Wildlife managers are trying to get rid of both the rainbows and the hybrids. It’s a challenge, given how much the rainbow have proliferated, with an estimated 90,000 rainbow and hybrids in the river now.
The Jackson Hole News&Guide reports that the Idaho Department of Fish and Wildlife wants to immobilize 5,000 rainbows with electricity this spring, then move them to fishing ponds where they will be caught and eaten.
It would help if anglers in the river took the fish home to eat, too. But not many do. “It’s a hard sell,” explains Justin Hays, who has 32 licensed guides plying the river’s waters from the Lodge at Palisades Creek. Only a quarter of the guides encourage the clients to kill the rainbows and hybrids they catch.
“We are a business that provides memories of moments for people. Killing a fish is not the memory that gets those guests to come back,” he said.

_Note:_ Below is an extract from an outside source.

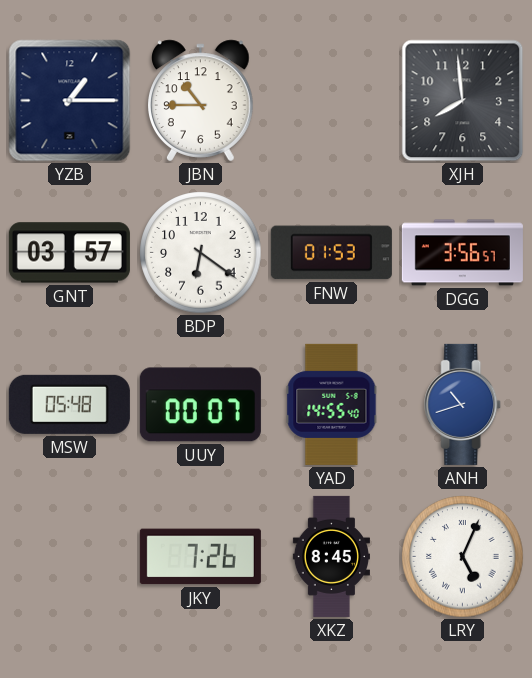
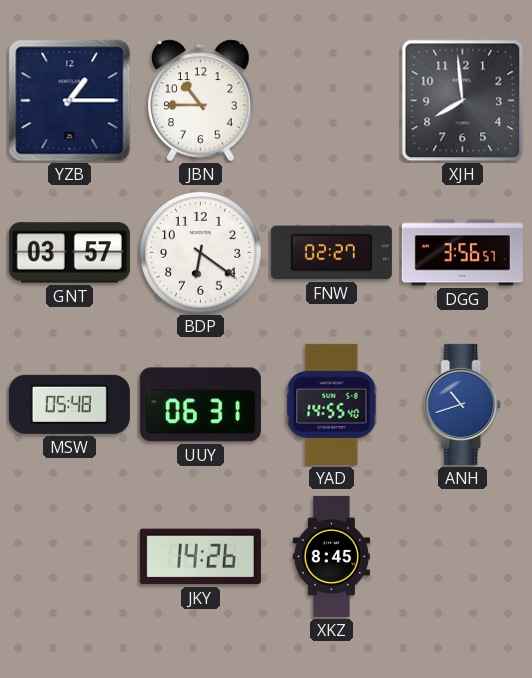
FNW: 01:53 -> 02:27
UUY: 00:07 -> 06:31
JKY: 7:26 -> 14:26
LRY: 5:04 -> none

The Yellowstone River originates in Yellowstone National Park at the confluence of three small creeks. Inside the park, cutthroat thrive. They used to thrive downstream, after the river has passed through Jackson and into Idaho. But in the last 20 years rainbows have taken over.
Paul Bruun, a fishing columnist in the News&Guide, said cutthroats tend to indiscriminately go for dry flies off the river’s surface, making it the “Yankee Stadium of fishing.”
The News&Guide’s Mike Koshmrl explains that anglers revere rainbow because they’re hard-charging and high-flying. They’re also adaptable, now found in every state outside Florida. As recently as the 1980s, they were being stocked into the South Fork of the Snake in Idaho by the same wildlife agencies who are now trying to remove them.
Cutthroat were proposed for protected status under the Endangered Species Act in the early 2000s. The subspecies endemic to the Northern Rockies exists today in only about a third of its historic range.
Student sentenced to write civility essay
PARK CITY, Utah – A juvenile court has ordered a student at Park City High School to write an essay about civility after finding the boy guilty of criminal mischief, a third-degree felony, as well as two misdemeanors.
The student released pepper spray in the school’s lecture hall in April to prevent a school club, Turning Point, a chapter of the conservative nonprofit, from hosting a speaker.
The meeting was relocated to a middle school. Medical personnel treated 14 people, and one person was hospitalized, reports The Park Record.
The judge also ordered the boy pay costs of cleaning up the lecture hall and the uninsured’s cost of hospitalization. Too, he will have 100 hours of community service.